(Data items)
##############################

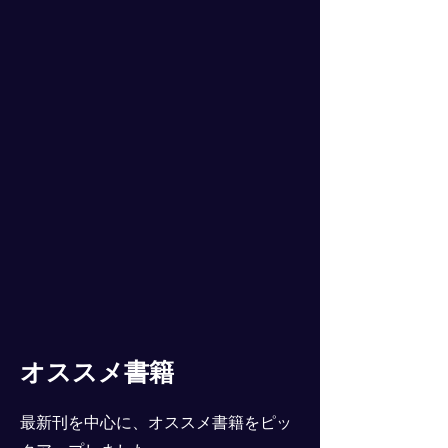
オススメ書籍
最新刊を中心に、オススメ書籍をピッ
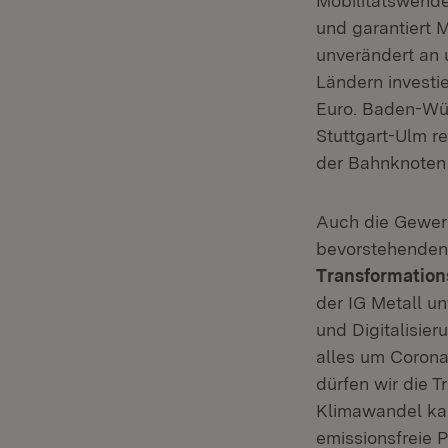
Mobilitätswende
und garantiert 
unverändert an 
Ländern investi
Euro. Baden-Wür
Stuttgart-Ulm re
der Bahnknoten S
Auch die Gewerk
bevorstehenden 
Transformation
der IG Metall u
und Digitalisier
alles um Corona
dürfen wir die T
Klimawandel kan
emissionsfreie 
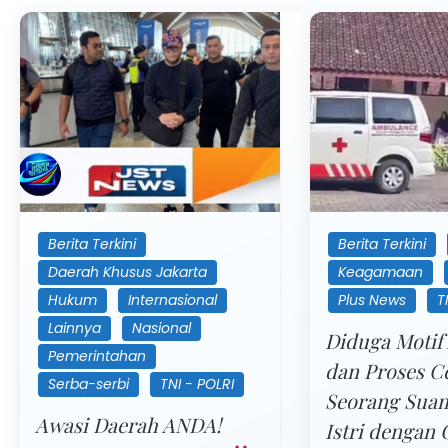
Berita Terkini
Berita Terkini
Daerah Khusus Jakarta
Keagamaan
Hukum
Internasional
Plus News
T
Lainnya
Nasional
Diduga Motif
Pemerintahan
dan Proses Ce
Serba-serbi
TNI - POLRI
Seorang Sua
Awasi Daerah ANDA!
Istri dengan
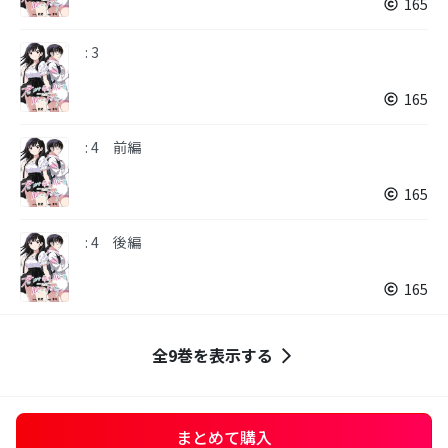
165
: 3
165
: 4 前編
165
: 4 後編
165
全9巻を表示する
まとめて購入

##############################

Task item: An exact copy of every entry above is required, without the pictures.

Answer box:
オススメ書籍
最新刊を中心に、オススメ書籍をピッ
Mobilitätswende
und garantiert 
unverändert an 
Ländern investi
Euro. Baden-Wür
Stuttgart-Ulm re
der Bahnknoten S
Auch die Gewerk
bevorstehenden 
Transformation
der IG Metall u
und Digitalisier
alles um Corona
dürfen wir die T
Klimawandel kan
emissionsfreie 
Berita Terkini
Berita Terkini
Daerah Khusus Jakarta
Keagamaan
Hukum
Internasional
Plus News
T
Lainnya
Nasional
Diduga Motif
Pemerintahan
dan Proses Ce
Serba-serbi
TNI - POLRI
Seorang Sua
Awasi Daerah ANDA!
Istri dengan
165
: 3
165
: 4 前編
165
: 4 後編
165
全9巻を表示する
まとめて購入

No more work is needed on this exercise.